So how do we help our students grasp the idea of models becoming more sophisticated and show them that when we alter the model we are not telling them that what they had learned previously is wrong? Einstein, for instance, did not invalidate Newton.

One approach I use is to ask students if they had a toy train when they were very young. I ask them to describe it. Invariably, the description refers to something made of wood or plastic that was pulled along and did not run on tracks. Yet somehow or other it was clearly a train. Asking students to further describe these toy trains as they got older usually progresses to something which ran on tracks. Then there are the increasingly detailed, precisely constructed versions that make up the most expensive electric train layouts - often the one their father keeps in the attic!

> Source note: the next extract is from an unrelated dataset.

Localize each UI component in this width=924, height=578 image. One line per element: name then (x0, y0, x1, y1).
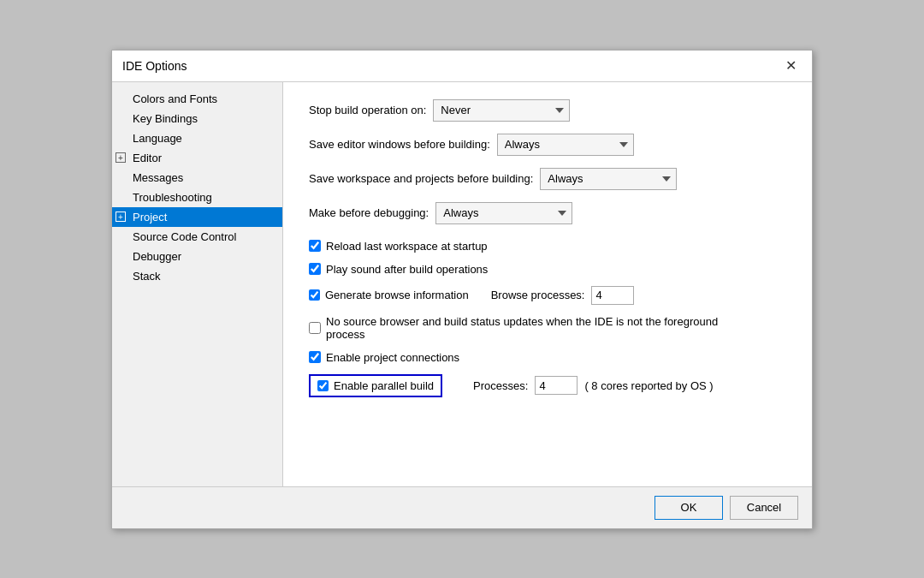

Descriptions need not stop there - we can move on to miniature railways in parks, and so on. At each stage the model of the train gets nearer and nearer to the real thing. Eventually, in this example, we can get to a real train, but at no point is the fundamental idea of a train lost or abandoned. Rather, as each model is considered it adds to the understanding of what a train is and to how it works. Each of the different models is another step in the learning process.

Models are not simply mechanisms for describing or explaining things as they are. Models can also be predictive and allow the exploration of “what might happen if ...”. So, returning to our trains, there is huge scope for using models to test designs for new vehicles or the effects of different gradients, and the like.

I like to think that by sharing with students these ideas about how models become more complex it is possible to help them get to grips with developing their own understanding of scientific phenomena. Moreover, it helps them appreciate the increasing sophistication of the models scientists have developed to aid their thinking.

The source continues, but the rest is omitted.